• _Work request_:
Would you copy exactly the lines in the data below from the one that has "Freizeitpark" through the one that has "Note di produzione", dropping any pictures?

• _Source material_:
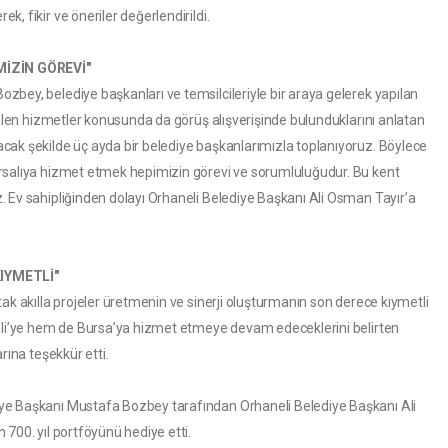
, fikir ve öneriler değerlendirildi.
MİZİN GÖREVİ"
bey, belediye başkanları ve temsilcileriyle bir araya gelerek yapılan
tülen hizmetler konusunda da görüş alışverişinde bulunduklarını anlatan
cak şekilde üç ayda bir belediye başkanlarımızla toplanıyoruz. Böylece
rsalıya hizmet etmek hepimizin görevi ve sorumluluğudur. Bu kent
 Ev sahipliğinden dolayı Orhaneli Belediye Başkanı Ali Osman Tayır’a
IYMETLİ"
ak akılla projeler üretmenin ve sinerji oluşturmanın son derece kıymetli
neli’ye hem de Bursa’ya hizmet etmeye devam edeceklerini belirten
rına teşekkür etti.
ye Başkanı Mustafa Bozbey tarafından Orhaneli Belediye Başkanı Ali
700. yıl portföyünü hediye etti.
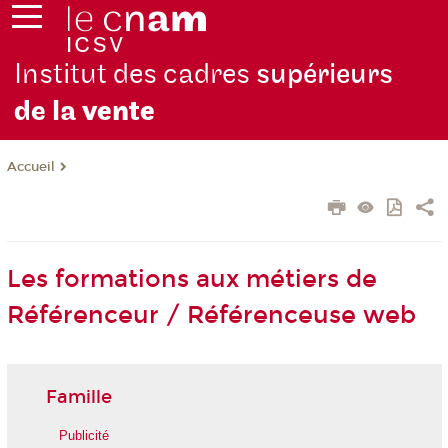
Institut des cadres
supérieurs
de la
vente
Accueil
Les formations aux métiers de
Référenceur / Référenceuse web
Famille
Publicité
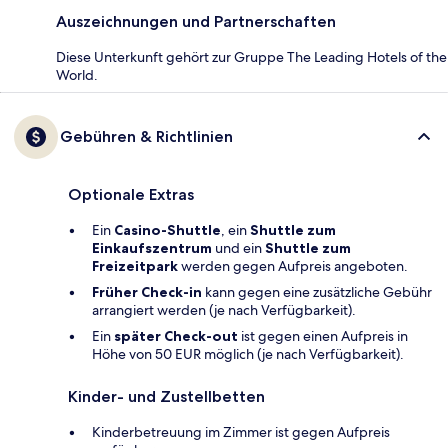
Auszeichnungen und Partnerschaften
Diese Unterkunft gehört zur Gruppe The Leading Hotels of the
World.
Gebühren & Richtlinien
Optionale Extras
Ein
Casino-Shuttle
, ein
Shuttle zum
Einkaufszentrum
und ein
Shuttle zum
Freizeitpark
werden gegen Aufpreis angeboten.
Früher Check-in
kann gegen eine zusätzliche Gebühr
arrangiert werden (je nach Verfügbarkeit).
Ein
später Check-out
ist gegen einen Aufpreis in
Höhe von 50 EUR möglich (je nach Verfügbarkeit).
Kinder- und Zustellbetten
Kinderbetreuung im Zimmer ist gegen Aufpreis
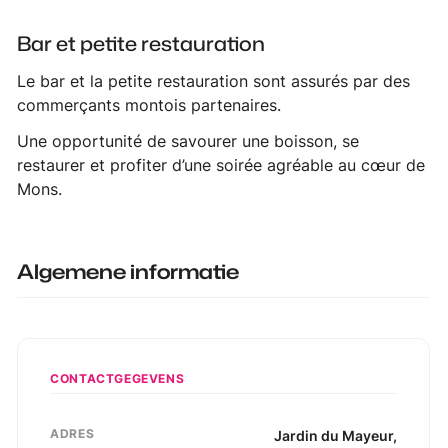
Bar et petite restauration
Le bar et la petite restauration sont assurés par des
commerçants montois partenaires.
Une opportunité de savourer une boisson, se
restaurer et profiter d’une soirée agréable au cœur de
Mons.
Algemene informatie
CONTACTGEGEVENS
ADRES
Jardin du Mayeur
,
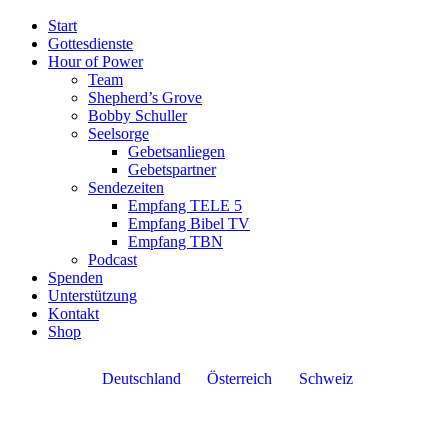
Start
Gottesdienste
Hour of Power
Team
Shepherd’s Grove
Bobby Schuller
Seelsorge
Gebetsanliegen
Gebetspartner
Sendezeiten
Empfang TELE 5
Empfang Bibel TV
Empfang TBN
Podcast
Spenden
Unterstützung
Kontakt
Shop
Deutschland
Österreich
Schweiz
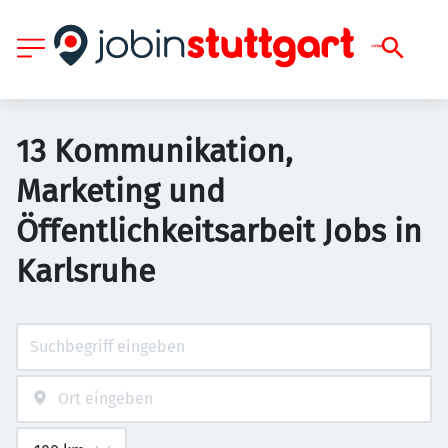
13 Kommunikation,
Marketing und
Öffentlichkeitsarbeit Jobs in
Karlsruhe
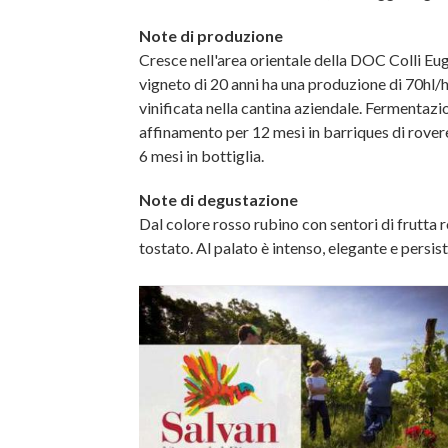
Note di produzione
Cresce nell'area orientale della DOC Colli Eug
vigneto di 20 anni ha una produzione di 70hl/
vinificata nella cantina aziendale. Fermentaz
affinamento per 12 mesi in barriques di rover
6 mesi in bottiglia.
Note di degustazione
Dal colore rosso rubino con sentori di frutta 
tostato. Al palato è intenso, elegante e persis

• _Exercise solution_:
Freizeitpark
werden gegen Aufpreis angeboten.
Früher Check-in
kann gegen eine zusätzliche Gebühr
arrangiert werden (je nach Verfügbarkeit).
Ein
später Check-out
ist gegen einen Aufpreis in
Höhe von 50 EUR möglich (je nach Verfügbarkeit).
Kinder- und Zustellbetten
Kinderbetreuung im Zimmer ist gegen Aufpreis
Bar et petite restauration
Le bar et la petite restauration sont assurés par des
commerçants montois partenaires.
Une opportunité de savourer une boisson, se
restaurer et profiter d’une soirée agréable au cœur de
Mons.
Algemene informatie
CONTACTGEGEVENS
ADRES
Jardin du Mayeur
,
Start
Gottesdienste
Hour of Power
Team
Shepherd’s Grove
Bobby Schuller
Seelsorge
Gebetsanliegen
Gebetspartner
Sendezeiten
Empfang TELE 5
Empfang Bibel TV
Empfang TBN
Podcast
Spenden
Unterstützung
Kontakt
Shop
Deutschland
Österreich
Schweiz
13 Kommunikation,
Marketing und
Öffentlichkeitsarbeit Jobs in
Karlsruhe
Note di produzione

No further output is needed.